I think I have solved all of my triangle problems. Warning, I am definitely "twitching the veil" on this.
Firstly the pattern part, after mulling a while I had a brainwave! The problem is that playing fast off-beats is very hard, especially when mixed with on-beats. I considered slowing things down foor recording and then speeding them back up again. I was concerned that this makes the natural ring of the triangles shorter. I am recording the 5 triangles as a track each. What I actually did was rearrange the pattern so that the off-beats were all played on two of the 5 triangles, and those two only played off-beats. I worked out the pattern and played those as on-beats, and then shifted the recordings so that they were now on the off-beats. I consider this to be elegant cheatery.
The second bit was the cutting off of the delay, I decided to try a different approach which is "realer" than the original rather than elegant fakery. I again had the jangly bits, but stopped them dead by hand, waited and then had a single hit where I wanted the ringing bit to come back in. This had exactly the effect I was looking for with the planned editing, a tightening up and then a release.
Thirdly, the first section, the "free-for-all". I shortened it by introducing a clock winding at the beginning, which I wanted somewhere anyway. I was thinking of having it at the back end of the previous sub-section, but this way seemed to make more sense. This means the triangle free-for-all gets going slower. There is a little more structure for the free-for all but not a lot, that little bit shorter really helps. And I also used a technique called "when you think something might be boring, add something else to distract from it" - I added a nice backwards electric guitar chord, something I felt like I had wanted somewhere in this sub-section anyway.
The other thing I added was a wood-block being played, starting when the triangles pause after the jangling bit. Actually it's not a wood-block but I don't know what it's called. It's wooden, and shaped like a tube with a split up the side. It's ridges so you can get noises rubbing a sick up the outside, or it rings in a wooden way when you hit it. There are two of them on one stick, which hit alternately sound like "tick-tock" - which is why I wanted it. I'm sure I could have found a sample of the soound but I wasnted to record it, straight through proper live recorded instrument.
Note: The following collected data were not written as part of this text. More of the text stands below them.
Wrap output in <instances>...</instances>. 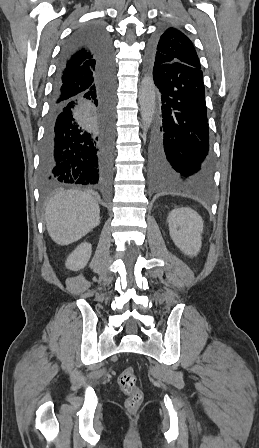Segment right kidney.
Returning <instances> with one entry per match:
<instances>
[{
  "instance_id": "ca27d5eb",
  "label": "right kidney",
  "mask_w": 259,
  "mask_h": 448,
  "mask_svg": "<svg viewBox=\"0 0 259 448\" xmlns=\"http://www.w3.org/2000/svg\"><path fill=\"white\" fill-rule=\"evenodd\" d=\"M92 252V246L89 242H83L80 246H77L76 250L70 254L67 258L65 264L68 270H73V272H78L87 266Z\"/></svg>"
}]
</instances>
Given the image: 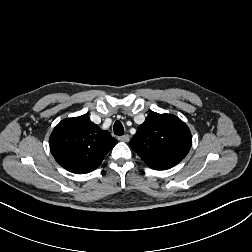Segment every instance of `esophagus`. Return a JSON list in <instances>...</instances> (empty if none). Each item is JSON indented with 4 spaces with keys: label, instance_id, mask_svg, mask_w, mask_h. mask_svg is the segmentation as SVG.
Returning a JSON list of instances; mask_svg holds the SVG:
<instances>
[{
    "label": "esophagus",
    "instance_id": "1",
    "mask_svg": "<svg viewBox=\"0 0 252 252\" xmlns=\"http://www.w3.org/2000/svg\"><path fill=\"white\" fill-rule=\"evenodd\" d=\"M118 139L123 142H128L130 140V136L126 134V135L118 137Z\"/></svg>",
    "mask_w": 252,
    "mask_h": 252
}]
</instances>
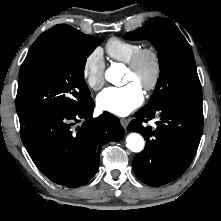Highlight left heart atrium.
Here are the masks:
<instances>
[{
  "label": "left heart atrium",
  "mask_w": 221,
  "mask_h": 221,
  "mask_svg": "<svg viewBox=\"0 0 221 221\" xmlns=\"http://www.w3.org/2000/svg\"><path fill=\"white\" fill-rule=\"evenodd\" d=\"M144 100L141 85L135 81L120 87L105 88L97 96L99 109L117 116H126L139 107Z\"/></svg>",
  "instance_id": "39dd6f15"
}]
</instances>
So the final (maybe) structure of the time sub-section goes like this:
Triangle at the start, clock winding. as the clock starts ticking there is a triangle free-for all. in the background a reverse guitar chord comes to it's climax, at which point a rythmic complex pattern is played on 5 triangles. After some repeats all triangles jangle and are held. The tick-tock starts, the triangles have a single hit and are left to ring. Drums come in with some fills, settling to a regualr pattern, behind which the guitar chords fade in. There is a drum fill, the tick-tock stops (not the real clock SFX) and then the guitar soloing starts, accompanied by guitar chords and bass drum only. Solos for over a minute, end of sub-section.